How To Easily Predict Your Success On Guitar

First, let’s define success on guitar. Success to me is practicing 5 to 7 days a week with a record of doing it for at least 254 days which I will explain below. The practice must be quality practice, not simply noodling or doing what you can already do. You should be working on challenging skills or at least, be refining your current skills to consider it real practice. The term ‘deliberate practice’ is often used to describe this approach. Even if you are not very good after 254 days don’t worry. Its only a matter of time.

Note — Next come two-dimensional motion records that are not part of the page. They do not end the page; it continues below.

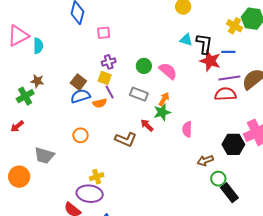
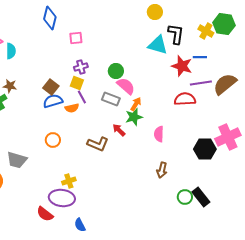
cyan triangle: (186, 40) -> (158, 45), size x1.5
black L-shape: (204, 44) -> (176, 34), moved
pink semicircle: (168, 71) -> (126, 86), moved
red semicircle: (225, 94) -> (185, 99), moved
brown arrow: (205, 160) -> (162, 170), moved, turned -56
green circle: (218, 179) -> (185, 197), moved

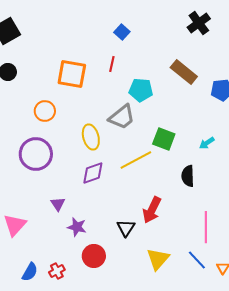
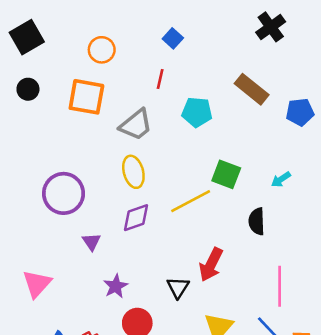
orange square: (72, 74) -> (86, 97), moved
orange circle: (45, 111) -> (102, 50), moved
gray trapezoid: (122, 117) -> (136, 125), moved
purple triangle: (58, 204) -> (92, 242), moved
purple star: (77, 227) -> (116, 286), turned 30

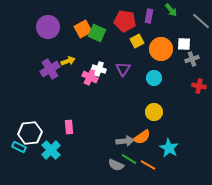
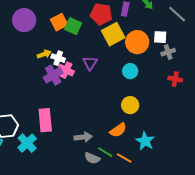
yellow square: (137, 41) -> (113, 34), size x1.6
purple cross: (50, 69) -> (53, 75), moved
white cross: (99, 69) -> (58, 58), moved
purple triangle: (123, 69) -> (90, 63), moved
pink rectangle: (69, 127) -> (45, 120), size x1.6
gray arrow: (125, 141) -> (83, 137), moved

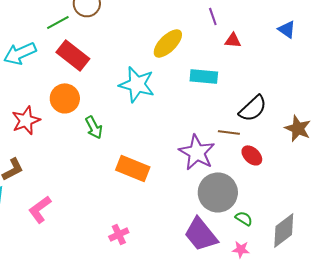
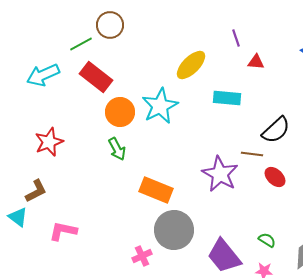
cyan star: (137, 84) -> (160, 106), turned 30
orange circle: (65, 98) -> (120, 112), moved
gray circle: (218, 192) -> (174, 230), moved
pink L-shape: (40, 209) -> (63, 231), turned 48

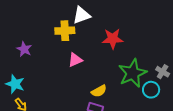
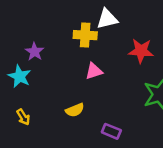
cyan star: (15, 84) -> (20, 76), moved
yellow semicircle: (99, 91) -> (75, 110), moved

What do you need to succeed on guitar?

In a word, ‘habit’. Most people don’t actually decide to suddenly quit guitar. What usually happens is they lose motivation to practice. For some this loss of motivation happens within the first few weeks whereas for others it may take months. Either way the result is the same. The habit of practice never takes hold. In a study published in the European Journal of Social Psychology a team of researchers surveyed 96 people over a 12 weeks to work out how long it would take to develop a new habit. Participants had to choose a new habit and report daily. The conclusion was it took on average of 66 days. Note that 66 is not a magical number. Some people can develop the habit of practice faster and others may take longer but it was found sometimes a habit could be form in as little as 18 days or it may take as much as 254 days. In my experience, guitar students take around 6 months to develop the habit of practice.

Would you like to know now if you’ll fail?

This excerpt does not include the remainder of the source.